With the opening of the Expo Line in Los Angeles this past weekend, a bright line of color will finally extend into the empty white space on the western half of Metro's rail system map. The new light rail line connects downtown Los Angeles to Culver City, passing Staples Center, USC and Exposition Park, West Adams and Baldwin Hills on the way. It used the existing historic railroad route along Exposition Boulevard, making it relatively easier and cheaper to build than an underground subway line -- construction of the Expo Line began less than six years ago.
This has always been a city that looks to the future for inspiration. As tracks continue to be set firmly into the concrete of L.A.'s Westside, we think that Southern California will finally be able to shed its image as a place where the car dictates the way we travel, and build.
We've come a long way from the days of the old RTD. Los Angeles is ready for a new grid -- not made up of the boulevards and freeways of the 20th century, but of modern light rail, bus lanes, and yes, even subways. And for this grid to be complete, it must also touch the beaches and ocean at the very edge of our metropolis. Scheduled for completion in 2015, Phase 2 of the Expo Line will do that, making a beeline from downtown Los Angeles, under the 405 freeway and through West L.A. (and straight past our own office), for its destination just a few blocks away from the Santa Monica Pier.
Have you ridden on public transit in Los Angeles lately? We hope that Expo's opening will arouse the curiosity of all Angelinos, even the most avid car enthusiasts and jaded public transportation naysayers among us.

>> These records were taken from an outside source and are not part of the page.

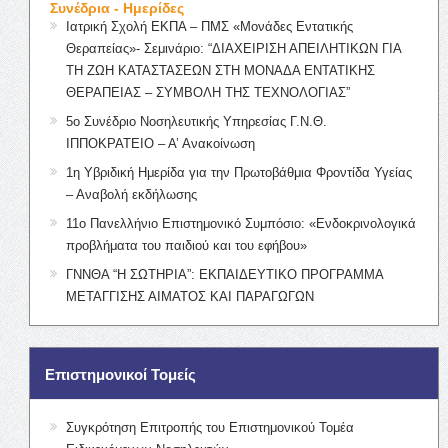
Συνέδρια - Ημερίδες
Ιατρική Σχολή ΕΚΠΑ – ΠΜΣ «Μονάδες Εντατικής
Θεραπείας»- Σεμινάριο: “ΔΙΑΧΕΙΡΙΣΗ ΑΠΕΙΛΗΤΙΚΩΝ ΓΙΑ
ΤΗ ΖΩΗ ΚΑΤΑΣΤΑΣΕΩΝ ΣΤΗ ΜΟΝΑΔΑ ΕΝΤΑΤΙΚΗΣ
ΘΕΡΑΠΕΙΑΣ – ΣΥΜΒΟΛΗ ΤΗΣ ΤΕΧΝΟΛΟΓΙΑΣ”
5ο Συνέδριο Νοσηλευτικής Υπηρεσίας Γ.Ν.Θ.
ΙΠΠΟΚΡΑΤΕΙΟ – Α’ Ανακοίνωση
1η Υβριδική Ημερίδα για την Πρωτοβάθμια Φροντίδα Υγείας
– Αναβολή εκδήλωσης
11ο Πανελλήνιο Επιστημονικό Συμπόσιο: «Ενδοκρινολογικά
προβλήματα του παιδιού και του εφήβου»
ΓΝΝΘΑ “Η ΣΩΤΗΡΙΑ”: ΕΚΠΑΙΔΕΥΤΙΚΟ ΠΡΟΓΡΑΜΜΑ
ΜΕΤΑΓΓΙΣΗΣ ΑΙΜΑΤΟΣ ΚΑΙ ΠΑΡΑΓΩΓΩΝ
Επιστημονικοί Τομείς
Συγκρότηση Επιτροπής του Επιστημονικού Τομέα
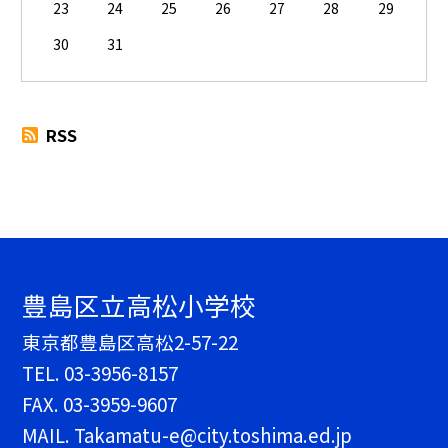
23
24
25
26
27
28
29
30
31
RSS
豊島区立高松小学校
東京都豊島区高松2-57-22
TEL.
03-3956-8157
FAX. 03-3959-9607
MAIL. Takamatu-e@city.toshima.ed.jp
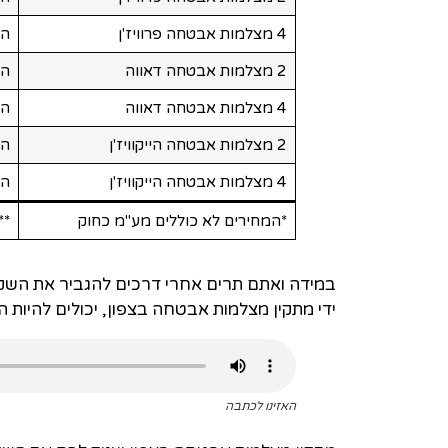
4 מצלמות אבטחה פרוויז'ן
החל 
2 מצלמות אבטחה דאווה
החל 
4 מצלמות אבטחה דאווה
החל 
2 מצלמות אבטחה הייקוויז'ן
החל 
4 מצלמות אבטחה הייקוויז'ן
החל 
*המחירים לא כוללים מע"מ כחוק
**
במידה ואתם תרים אחרי דרכים להגביר את השק
ידי מתקין מצלמות אבטחה בצפון, יכולים להיות
האזינו לכתבה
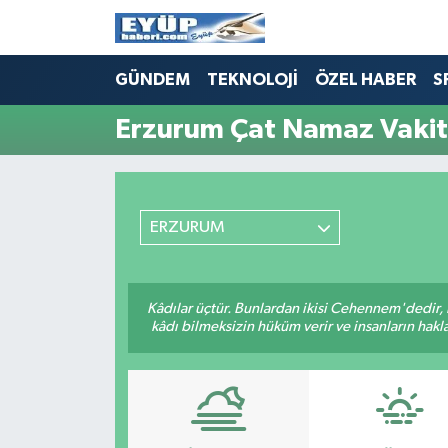
GÜNDEM
TEKNOLOJİ
ÖZEL HABER
S
Erzurum Çat Namaz Vakit
ERZURUM
Kâdılar üçtür. Bunlardan ikisi Cehennem'dedir, 
kâdı bilmeksizin hüküm verir ve insanların hakla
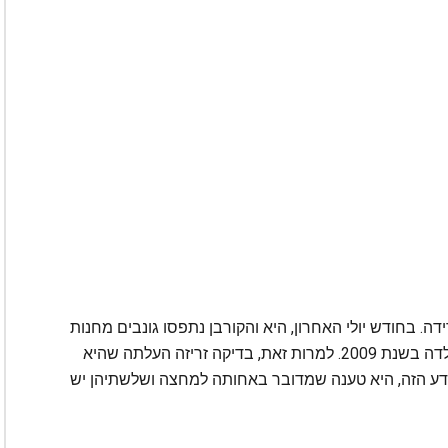
. בחודש יולי האחרון, היא והקורבן נתפסו גונבים מחנות
כולבו וכשהמשטרה הגיעה למקום, זינגר טענה שנולדה בשנת 2009. למרות זאת, בדיקה זריזה העלתה שהיא
תו אותה עם המידע הזה, היא טענה שמדובר באחותה למחצה ושלשתיהן יש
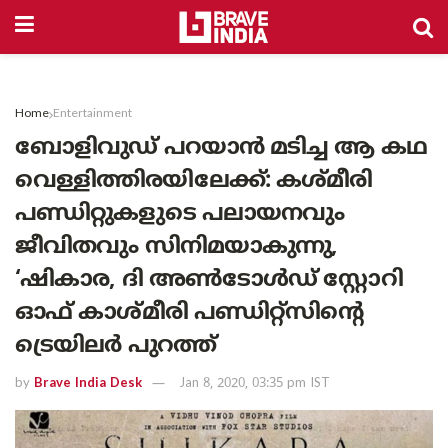
Home
Entertainment
ബോളിവുഡ് പറയാന്‍ മടിച്ച ആ കഥ
വെള്ളിത്തിരയിലേക്ക്: കശ്മീരി
പണ്ഡിറ്റുകളുടെ പലായനവും
ജീവിതവും സിനിമയാകുന്നു,
‘ഷികാര, ദി അണ്‍ടോള്‍ഡ് സ്റ്റോറി
ഓഫ് കാശ്മീരി പണ്ഡിറ്റ്‌സിന്റെ
ട്രെയിലര്‍ പുറത്ത്
by
Brave India Desk
Jan 8, 2020, 03:35 pm IST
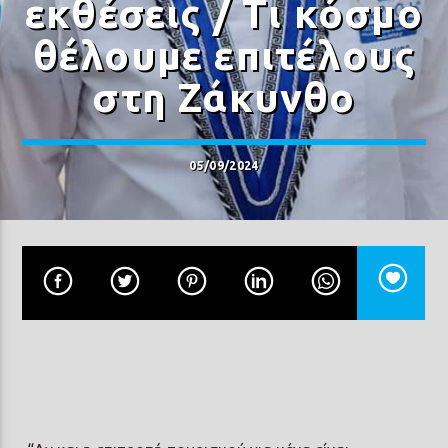
εκθέσεις / Τι κόσμο
θέλουμε επιτέλους
στη Ζάκυνθο
Prisma Radio 90,2
05/09/2024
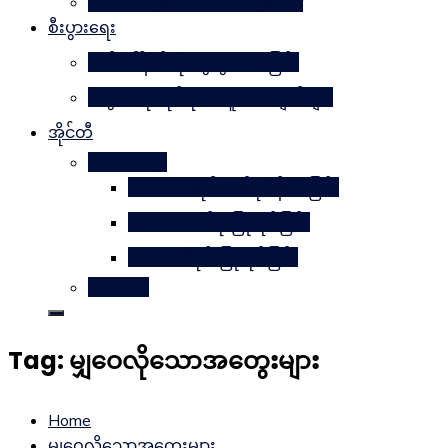
Learn Together Win Together
စီးပွားရေး
မက်ဒေါ်နယ်ကို မွေးဖွားပေးခြင်း
စီးပွားရေးဆိုင်ရာအယူအဆချက်များ
အိုင်တီ
Photoshop
METAL ဒီဇိုင်းတစ်ခုဖန်တီးခြင်း
Magnifyတစ်ခု ပြုလုပ်ခြင်း
Candle ဒီဇိုင်းပြုလုပ်ခြင်း
Website
Tag:
မျှဝေလိုသောအတွေးများ
Home
မျှဝေလိုသောအတွေးများ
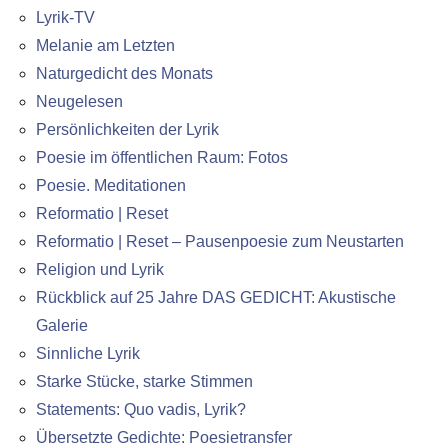
Lyrik-TV
Melanie am Letzten
Naturgedicht des Monats
Neugelesen
Persönlichkeiten der Lyrik
Poesie im öffentlichen Raum: Fotos
Poesie. Meditationen
Reformatio | Reset
Reformatio | Reset – Pausenpoesie zum Neustarten
Religion und Lyrik
Rückblick auf 25 Jahre DAS GEDICHT: Akustische
Galerie
Sinnliche Lyrik
Starke Stücke, starke Stimmen
Statements: Quo vadis, Lyrik?
Übersetzte Gedichte: Poesietransfer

When construction of the Red Line was completed in the summer of 2000, the New York Times wrote that "the city's first subway line will almost certainly be its last." It is fitting that the Metro Board of Directors today voted to approve plans for the first phase of a nine-mile extension of the Purple Line subway to Westwood. The excitement and momentum created by the Expo Line will do so much more to clear the way for the subway beneath Wilshire Boulevard -- another colored line across the Metro system map.